For FreeBSD users, fpart is already available in ports, see sysutils/fpart.
Fpart is also available from official repositories on Debian and Ubuntu.

If a pre-compiled package is not available for your favourite operating system,
installing from sources is simple. First, if there is no 'configure' script in
the main directory, run :

$ autoreconf -i

(autoreconf comes from the GNU autotools), then run :

$ ./configure
$ make

to configure and build fpart.

Finally, install fpart (as root) :

# make install

Portability considerations :
============================

On OpenIndiana, if you need to use fpsync(1), the script will need adjustments :

* Change shebang from /bin/sh to a more powerful shell that understands local
  variables, such as /bin/bash.
* Adapt fpart(1) and grep(1) paths (use ggrep(1) instead of grep(1) as default
  grep(1) doesn't know about -E flag).
* Remove -0 and --quiet options from cpio call (they are not supported). As a
  consequence, also remove -0 from fpart options.

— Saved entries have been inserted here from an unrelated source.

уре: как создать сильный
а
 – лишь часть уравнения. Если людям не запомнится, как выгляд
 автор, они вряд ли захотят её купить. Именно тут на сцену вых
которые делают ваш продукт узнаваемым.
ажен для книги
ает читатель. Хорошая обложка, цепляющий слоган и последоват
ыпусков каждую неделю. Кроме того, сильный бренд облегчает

On Alpine Linux, you will need the 'fts-dev' package to build fpart(1).

See also :
==========

* See fpart(1) and fpsync(1) for more details.

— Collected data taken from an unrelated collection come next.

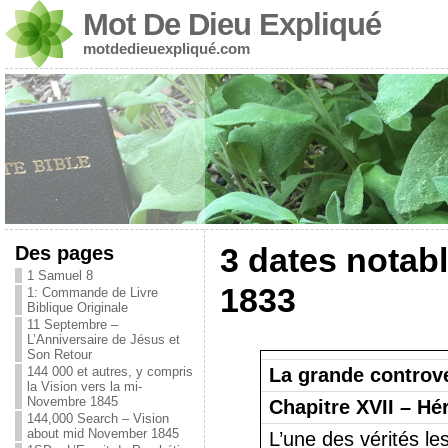
Mot De Dieu Expliqué
motdedieuexpliqué.com
Des pages
3 dates notab
1 Samuel 8
1833
1: Commande de Livre
Biblique Originale
11 Septembre –
L’Anniversaire de Jésus et
Son Retour
144 000 et autres, y compris
La grande controv
la Vision vers la mi-
Novembre 1845
Chapitre XVII – Hé
144,000 Search – Vision
about mid November 1845
L’une des vérités le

* Article about data migration using fpart and rsync (GNU Linux Magazine #164 - October 2013, french) :
  http://connect.ed-diamond.com/GNU-Linux-Magazine/GLMF-164/Parallelisez-vos-transferts-de-fichiers

* The partition problem is detailed here :
  http://en.wikipedia.org/wiki/Partition_problem
and here :
  http://en.wikipedia.org/wiki/Bin_packing_problem

* I am sure you will also be interested in :
  https://github.com/jbd/packo
which was developped by Jean-Baptiste Denis as the original proof of concept
See also his newer tool, msrsync :
  https://github.com/jbd/msrsync

* Harry Mangalam, from UCI, has an excellent article about data transfer here :
  http://moo.nac.uci.edu/~hjm/HOWTO_move_data.html
Check out his parsync and parsyncfp (using fpart) tools here :
  https://github.com/hjmangalam/parsync
  https://github.com/hjmangalam/parsyncfp

* Intel has written a white paper about data migration, presenting fpart and fpsync :
  http://www.intel.com/content/dam/www/public/us/en/documents/white-papers/data-migration-enterprise-edition-for-lustre-software-white-paper.pdf

* Amazon uses fpart and fpsync in their EFS-to-EFS backup solution :
  http://docs.aws.amazon.com/solutions/latest/efs-to-efs-backup/considerations.html
  See the "Amazon Elastic File System (Amazon EFS) for File Storage" presentation here
  (AWS Storage Days, New York, September 6-8, 2017) :
  https://www.slideshare.net/AmazonWebServices/amazon-elastic-file-system-amazon-efs-for-file-storage
  and the Amazon EFS performance tutorial here :
  https://github.com/aws-samples/amazon-efs-tutorial/tree/master/performance
  both presenting fpart and fpsync capabilities.

Author / Licence :
==================

Fpart has been written by Ganael LAPLANCHE <ganael.laplanche@martymac.org>
and is available under the BSD license (see COPYING for details).

Thanks to Jean-Baptiste Denis for having given me the idea of this program !

Contributions :
===============

FTS code comes from FreeBSD :
    lib/libc/gen/fts.c -> fts.c
    include/fts.h      -> fts.h
and is available under the BSD license.